Set the listing down again in full, word for word, with the pictures left out.

Records supplied
-=-=-=-=-

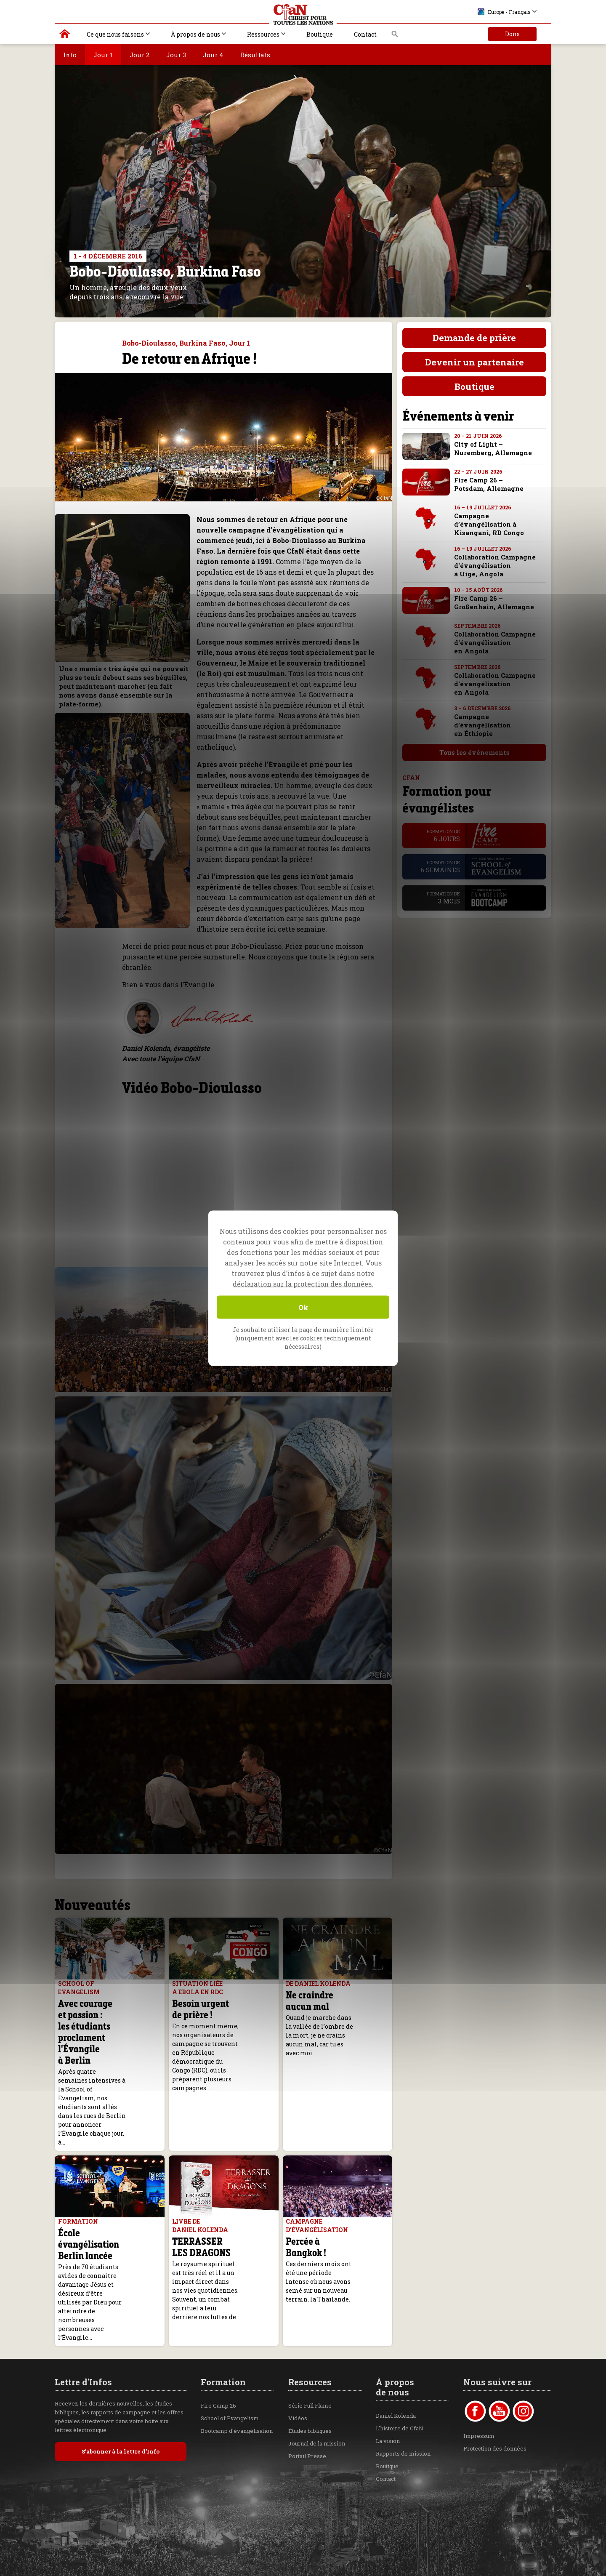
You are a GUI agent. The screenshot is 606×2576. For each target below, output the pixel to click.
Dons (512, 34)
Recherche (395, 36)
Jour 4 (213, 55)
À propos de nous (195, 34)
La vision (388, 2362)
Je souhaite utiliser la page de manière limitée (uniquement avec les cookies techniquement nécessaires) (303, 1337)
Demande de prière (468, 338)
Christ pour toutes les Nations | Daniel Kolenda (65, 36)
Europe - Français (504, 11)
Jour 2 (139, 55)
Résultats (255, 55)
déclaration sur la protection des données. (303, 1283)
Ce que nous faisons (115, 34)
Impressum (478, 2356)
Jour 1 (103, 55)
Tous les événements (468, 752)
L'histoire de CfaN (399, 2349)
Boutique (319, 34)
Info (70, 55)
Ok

-=-=-=-=-

Solution to this task
You are a GUI agent. The screenshot is 606×2576. For each target below, output the pixel to click.
Dons (512, 34)
Recherche (395, 36)
Jour 4 (213, 55)
À propos de nous (195, 34)
La vision (388, 2362)
Je souhaite utiliser la page de manière limitée (uniquement avec les cookies techniquement nécessaires) (303, 1337)
Demande de prière (468, 338)
Christ pour toutes les Nations | Daniel Kolenda (65, 36)
Europe - Français (504, 11)
Jour 2 (139, 55)
Résultats (255, 55)
déclaration sur la protection des données. (303, 1283)
Ce que nous faisons (115, 34)
Impressum (478, 2356)
Jour 1 (103, 55)
Tous les événements (468, 752)
L'histoire de CfaN (399, 2349)
Boutique (319, 34)
Info (70, 55)
Ok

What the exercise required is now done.